Collected data:
- Opening Delimiter -

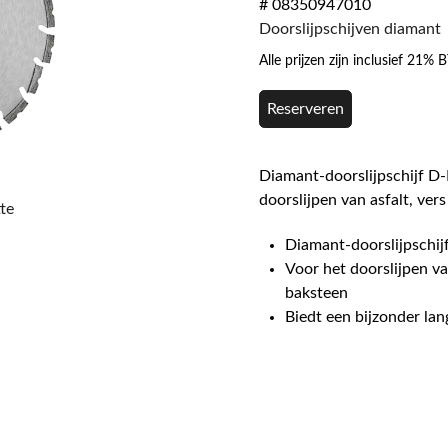
# 08350947010
Doorslijpschijven diamant
Alle prijzen zijn inclusief 21%
Reserveren
Diamant-doorslijpschijf D
doorslijpen van asfalt, ver
te
Diamant-doorslijpschijf
Voor het doorslijpen va
baksteen
Biedt een bijzonder lan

- Closing Delimiter -

▸ Problem description:
Repeat the entries exactly and keep the pictures out of the copy.

▸ Response:
# 08350947010
Doorslijpschijven diamant
Alle prijzen zijn inclusief 21%
Reserveren
Diamant-doorslijpschijf D
doorslijpen van asfalt, ver
te
Diamant-doorslijpschijf
Voor het doorslijpen va
baksteen
Biedt een bijzonder lan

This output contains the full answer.